REQUIREMENT:
Look through the entries below and say how many lines contain the string "have". Give the number only.

[Saved entries]
━━━━━━━━

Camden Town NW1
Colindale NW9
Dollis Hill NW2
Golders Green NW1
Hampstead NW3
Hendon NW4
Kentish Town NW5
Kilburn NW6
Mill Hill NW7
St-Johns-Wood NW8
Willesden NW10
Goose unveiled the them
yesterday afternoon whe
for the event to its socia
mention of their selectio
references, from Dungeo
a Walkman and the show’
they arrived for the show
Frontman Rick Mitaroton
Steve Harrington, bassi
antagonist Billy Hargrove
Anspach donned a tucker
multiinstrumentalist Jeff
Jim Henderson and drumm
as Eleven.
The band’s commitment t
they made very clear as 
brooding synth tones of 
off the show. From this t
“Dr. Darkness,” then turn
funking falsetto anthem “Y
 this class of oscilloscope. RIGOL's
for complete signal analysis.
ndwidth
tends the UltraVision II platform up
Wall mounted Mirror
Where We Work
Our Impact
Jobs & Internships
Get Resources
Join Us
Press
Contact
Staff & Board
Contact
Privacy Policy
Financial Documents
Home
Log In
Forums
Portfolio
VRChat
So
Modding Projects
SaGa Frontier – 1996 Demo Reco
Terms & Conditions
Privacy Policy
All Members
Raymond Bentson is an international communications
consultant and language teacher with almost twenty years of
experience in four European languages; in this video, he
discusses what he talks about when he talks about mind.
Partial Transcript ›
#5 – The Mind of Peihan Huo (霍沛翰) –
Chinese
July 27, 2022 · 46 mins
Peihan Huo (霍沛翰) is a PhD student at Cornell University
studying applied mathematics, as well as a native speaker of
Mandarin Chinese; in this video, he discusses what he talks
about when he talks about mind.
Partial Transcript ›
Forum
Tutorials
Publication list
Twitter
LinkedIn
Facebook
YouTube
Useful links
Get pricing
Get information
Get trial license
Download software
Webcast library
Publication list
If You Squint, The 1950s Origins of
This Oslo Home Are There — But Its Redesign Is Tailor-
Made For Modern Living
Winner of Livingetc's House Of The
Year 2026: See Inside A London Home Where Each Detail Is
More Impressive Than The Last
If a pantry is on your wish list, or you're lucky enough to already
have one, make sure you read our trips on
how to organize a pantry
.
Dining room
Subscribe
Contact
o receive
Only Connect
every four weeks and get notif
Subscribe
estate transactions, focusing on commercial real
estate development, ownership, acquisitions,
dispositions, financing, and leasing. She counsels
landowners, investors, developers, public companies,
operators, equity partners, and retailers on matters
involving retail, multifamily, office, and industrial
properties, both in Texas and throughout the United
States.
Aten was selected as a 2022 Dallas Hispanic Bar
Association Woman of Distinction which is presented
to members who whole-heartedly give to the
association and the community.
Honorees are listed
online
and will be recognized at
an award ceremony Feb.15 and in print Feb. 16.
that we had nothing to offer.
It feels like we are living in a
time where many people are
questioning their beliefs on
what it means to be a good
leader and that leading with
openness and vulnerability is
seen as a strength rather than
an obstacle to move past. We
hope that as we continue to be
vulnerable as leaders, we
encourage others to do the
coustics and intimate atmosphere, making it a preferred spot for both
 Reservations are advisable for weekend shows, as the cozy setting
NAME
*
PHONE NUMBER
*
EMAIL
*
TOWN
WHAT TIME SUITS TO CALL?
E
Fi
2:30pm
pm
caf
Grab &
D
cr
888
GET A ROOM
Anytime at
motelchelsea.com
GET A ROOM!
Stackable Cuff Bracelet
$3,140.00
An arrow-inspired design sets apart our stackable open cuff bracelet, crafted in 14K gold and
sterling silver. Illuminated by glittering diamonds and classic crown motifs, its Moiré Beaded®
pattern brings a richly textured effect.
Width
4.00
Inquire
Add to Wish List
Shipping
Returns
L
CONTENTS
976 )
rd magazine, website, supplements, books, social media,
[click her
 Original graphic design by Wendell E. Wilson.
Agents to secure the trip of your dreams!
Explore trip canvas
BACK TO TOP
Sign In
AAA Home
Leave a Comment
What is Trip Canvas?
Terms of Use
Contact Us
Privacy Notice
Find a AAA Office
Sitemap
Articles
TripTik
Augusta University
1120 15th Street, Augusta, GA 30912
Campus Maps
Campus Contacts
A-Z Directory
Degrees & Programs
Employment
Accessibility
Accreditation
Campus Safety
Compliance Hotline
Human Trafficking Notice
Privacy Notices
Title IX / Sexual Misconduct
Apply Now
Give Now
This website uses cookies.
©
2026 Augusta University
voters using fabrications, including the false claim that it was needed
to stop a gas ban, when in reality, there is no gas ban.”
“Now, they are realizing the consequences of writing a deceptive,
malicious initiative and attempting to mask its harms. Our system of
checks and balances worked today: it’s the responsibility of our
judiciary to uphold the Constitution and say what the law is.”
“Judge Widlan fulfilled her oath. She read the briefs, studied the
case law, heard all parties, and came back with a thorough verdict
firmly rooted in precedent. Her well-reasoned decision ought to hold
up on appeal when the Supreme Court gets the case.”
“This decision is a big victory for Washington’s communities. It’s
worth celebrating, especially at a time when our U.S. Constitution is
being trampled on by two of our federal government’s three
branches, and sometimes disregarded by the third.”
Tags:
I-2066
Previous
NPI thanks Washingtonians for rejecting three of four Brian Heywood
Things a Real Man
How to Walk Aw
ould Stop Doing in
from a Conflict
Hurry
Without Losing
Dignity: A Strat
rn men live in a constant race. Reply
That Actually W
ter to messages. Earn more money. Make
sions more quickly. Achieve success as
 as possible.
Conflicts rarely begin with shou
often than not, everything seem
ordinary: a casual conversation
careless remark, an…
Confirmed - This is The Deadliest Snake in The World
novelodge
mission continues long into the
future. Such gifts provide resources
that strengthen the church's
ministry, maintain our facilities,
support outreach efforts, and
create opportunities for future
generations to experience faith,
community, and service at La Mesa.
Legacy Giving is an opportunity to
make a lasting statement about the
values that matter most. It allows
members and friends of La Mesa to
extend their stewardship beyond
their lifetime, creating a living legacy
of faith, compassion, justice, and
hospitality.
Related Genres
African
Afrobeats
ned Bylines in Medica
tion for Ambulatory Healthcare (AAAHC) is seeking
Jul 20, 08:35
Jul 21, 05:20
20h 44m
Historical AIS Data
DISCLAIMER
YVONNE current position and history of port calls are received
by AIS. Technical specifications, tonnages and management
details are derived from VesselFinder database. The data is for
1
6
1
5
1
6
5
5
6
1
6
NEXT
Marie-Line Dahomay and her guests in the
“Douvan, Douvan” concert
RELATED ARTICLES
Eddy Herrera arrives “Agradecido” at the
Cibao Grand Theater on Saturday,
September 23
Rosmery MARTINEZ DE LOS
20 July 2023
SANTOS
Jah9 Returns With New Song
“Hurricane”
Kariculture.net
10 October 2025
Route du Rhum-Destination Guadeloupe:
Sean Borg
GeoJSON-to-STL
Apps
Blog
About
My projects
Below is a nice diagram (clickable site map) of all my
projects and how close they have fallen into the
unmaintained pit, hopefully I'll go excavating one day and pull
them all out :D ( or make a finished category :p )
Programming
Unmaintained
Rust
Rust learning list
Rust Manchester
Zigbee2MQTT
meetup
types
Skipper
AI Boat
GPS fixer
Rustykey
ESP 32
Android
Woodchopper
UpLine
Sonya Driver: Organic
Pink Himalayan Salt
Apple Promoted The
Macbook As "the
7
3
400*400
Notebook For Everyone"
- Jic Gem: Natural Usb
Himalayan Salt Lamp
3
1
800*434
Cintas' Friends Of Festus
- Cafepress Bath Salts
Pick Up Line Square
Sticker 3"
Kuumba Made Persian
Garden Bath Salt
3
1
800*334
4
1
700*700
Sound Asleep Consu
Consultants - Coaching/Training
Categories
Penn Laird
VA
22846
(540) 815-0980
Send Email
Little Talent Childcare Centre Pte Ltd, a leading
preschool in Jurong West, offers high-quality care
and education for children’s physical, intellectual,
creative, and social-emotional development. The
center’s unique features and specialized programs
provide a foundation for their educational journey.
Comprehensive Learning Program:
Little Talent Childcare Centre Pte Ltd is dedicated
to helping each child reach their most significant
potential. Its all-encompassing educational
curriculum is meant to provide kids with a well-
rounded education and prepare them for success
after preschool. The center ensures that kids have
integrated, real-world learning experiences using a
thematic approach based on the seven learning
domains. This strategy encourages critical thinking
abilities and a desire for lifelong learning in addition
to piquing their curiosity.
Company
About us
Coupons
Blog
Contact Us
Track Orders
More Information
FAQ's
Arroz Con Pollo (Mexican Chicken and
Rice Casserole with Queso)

━━━━━━━━

REPLY:
3